Required work:
Below are records with pictures; copy word for word only the lines between the line with "Algorithms and Automation" and the line with "the Adecco Group.", inclusive, and drop the pictures.

Dataset entries:
════════════════

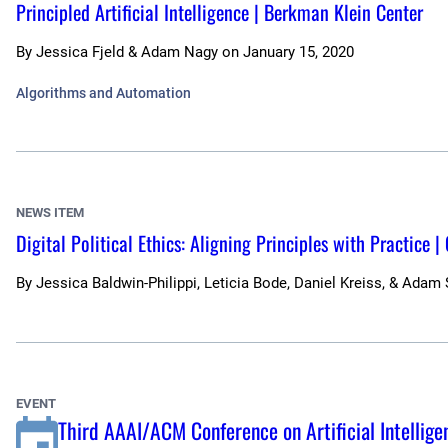
Principled Artificial Intelligence | Berkman Klein Center
By
Jessica Fjeld & Adam Nagy
on
January 15, 2020
Algorithms and Automation
NEWS ITEM
Digital Political Ethics: Aligning Principles with Practice |
By
Jessica Baldwin-Philippi, Leticia Bode, Daniel Kreiss, & Adam
EVENT
Third AAAI/ACM Conference on Artificial Intelligen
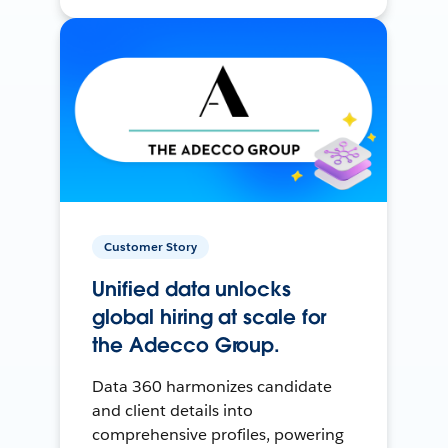
Customer Story
Unified data unlocks
global hiring at scale for
the Adecco Group.
Data 360 harmonizes candidate
and client details into
comprehensive profiles, powering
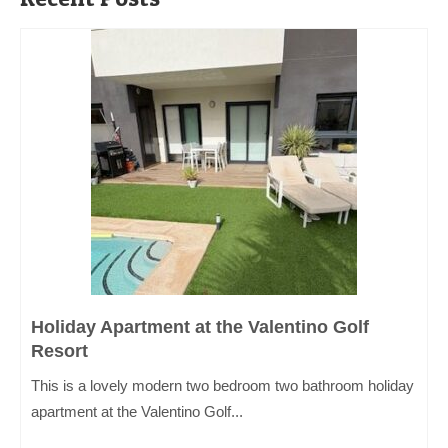
Holiday Apartment at the Valentino Golf
Resort
This is a lovely modern two bedroom two bathroom holiday
apartment at the Valentino Golf...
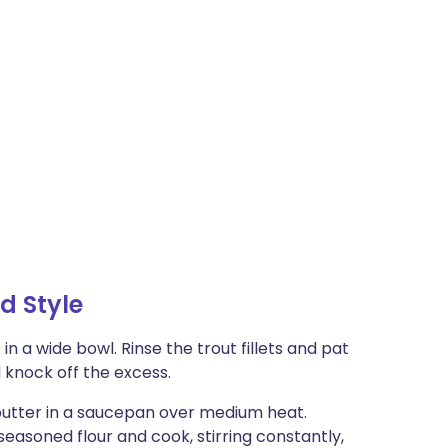
d Style
in a wide bowl. Rinse the trout fillets and pat
d knock off the excess.
utter in a saucepan over medium heat.
easoned flour and cook, stirring constantly,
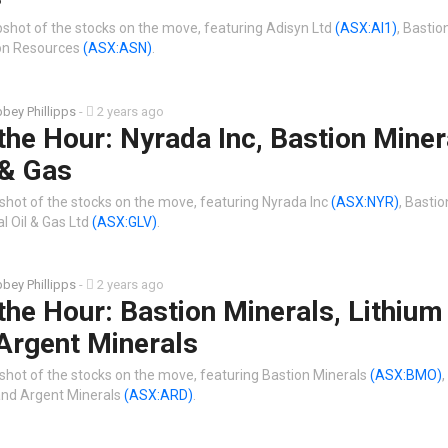
shot of the stocks on the move, featuring Adisyn Ltd
(ASX:AI1)
, Bastio
n Resources
(ASX:ASN)
.
bey Phillipps
-
2 years ago
the Hour: Nyrada Inc, Bastion Miner
 & Gas
shot of the stocks on the move, featuring Nyrada Inc
(ASX:NYR)
, Basti
l Oil & Gas Ltd
(ASX:GLV)
.
bey Phillipps
-
2 years ago
the Hour: Bastion Minerals, Lithium
Argent Minerals
shot of the stocks on the move, featuring Bastion Minerals
(ASX:BMO)
,
nd Argent Minerals
(ASX:ARD)
.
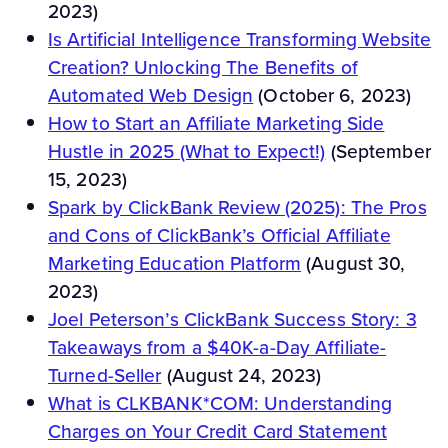
2023)
Is Artificial Intelligence Transforming Website
Creation? Unlocking The Benefits of
Automated Web Design
(October 6, 2023)
How to Start an Affiliate Marketing Side
Hustle in 2025 (What to Expect!)
(September
15, 2023)
Spark by ClickBank Review (2025): The Pros
and Cons of ClickBank’s Official Affiliate
Marketing Education Platform
(August 30,
2023)
Joel Peterson’s ClickBank Success Story: 3
Takeaways from a $40K-a-Day Affiliate-
Turned-Seller
(August 24, 2023)
What is CLKBANK*COM: Understanding
Charges on Your Credit Card Statement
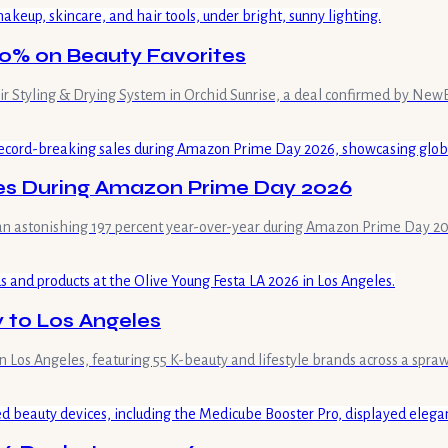
40% on Beauty Favorites
 Air Styling & Drying System in Orchid Sunrise, a deal confirmed by New
es During Amazon Prime Day 2026
y an astonishing 197 percent year-over-year during Amazon Prime Day 20
y to Los Angeles
in Los Angeles, featuring 55 K-beauty and lifestyle brands across a spraw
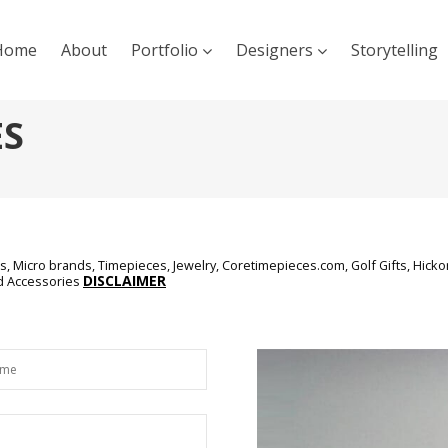
Home
About
Portfolio
Designers
Storytelling
ES
, Micro brands, Timepieces, Jewelry, Coretimepieces.com, Golf Gifts, Hickor
DISCLAIMER
nd Accessories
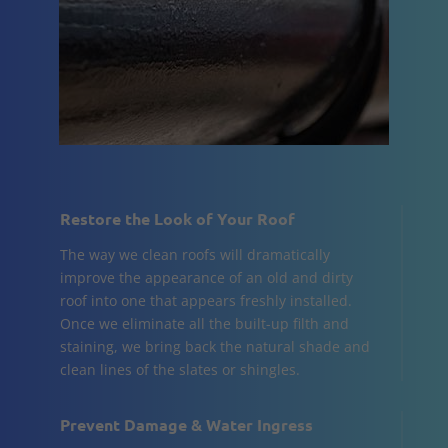
Restore the Look of Your Roof
The way we clean roofs will dramatically
improve the appearance of an old and dirty
roof into one that appears freshly installed.
Once we eliminate all the built-up filth and
staining, we bring back the natural shade and
clean lines of the slates or shingles.
Prevent Damage & Water Ingress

════════════════

Result for this task:
Algorithms and Automation
NEWS ITEM
Digital Political Ethics: Aligning Principles with Practice |
By
Jessica Baldwin-Philippi, Leticia Bode, Daniel Kreiss, & Adam
EVENT
Third AAAI/ACM Conference on Artificial Intelligen
Customer Story
Unified data unlocks
global hiring at scale for
the Adecco Group.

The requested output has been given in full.